Fourth theory of matter: Black light becomes white light, and Larry’s body isn’t dead.
How many times had I gone back to Priddy to take a look? Nearly. Got out the car, put on an old sports coat, turned out of the drive, only to invent some other purpose—pop down to Castle Cary, do some shopping, look in on Appleby of Wells instead?
Dead women float upward, I had read somewhere. Dead men keep their faces in the water. Or was it the other way round? Was it Larry’s grin that was going to accuse me—still there, still staring up at me in the moonlight?
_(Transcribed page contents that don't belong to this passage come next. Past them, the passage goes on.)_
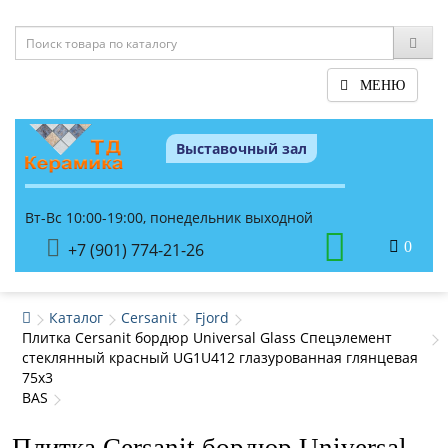
МЕНЮ
Выставочный зал
Вт-Вс 10:00-19:00, понедельник выходной
0
+7 (901) 774-21-26
Каталог
Cersanit
Fjord
Плитка Cersanit бордюр Universal Glass Спецэлемент
стеклянный красный UG1U412 глазурованная глянцевая
75x3
BAS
Or the back of his broken head as he peered forever into the muddy waters of the hereafter?
I had turned up a pencilled record of Checheyev’s postings, composed from his formal biography and Larry’s embellishments:
1970 Iran, under the name of Grubaev. Made his reputation by contacting local (forbidden) Communist Party. Named and praised by Central Committee, of which KGB head of personnel is ex-officio member. Promoted.
1974 South Yemen, under the name of Klimov, as deputy head of residentura. Derring-do, desert skirmishes, throat-cutting. [Larry’s indelicate description: he was a Russian Lawrence, living off camel’s piss and roast sand.]
1980–82 Crash posting to Stockholm as Checheyev to replace local second man expelled for activities incompatible, etc. Bored stiff. Hated Scandinavia, except for the aqua-vit and the women. [Larry: he was ticking over at about three a week. Women and bottles.]
1982–86 Moscow Centre England Section, eating his heart out and getting reprimanded for cheek.
1986–90 In London as Checheyev, second man in the residentura under Zorin [because as I had told dear Marjorie, no blackarse will ever make top man in a major Western residency].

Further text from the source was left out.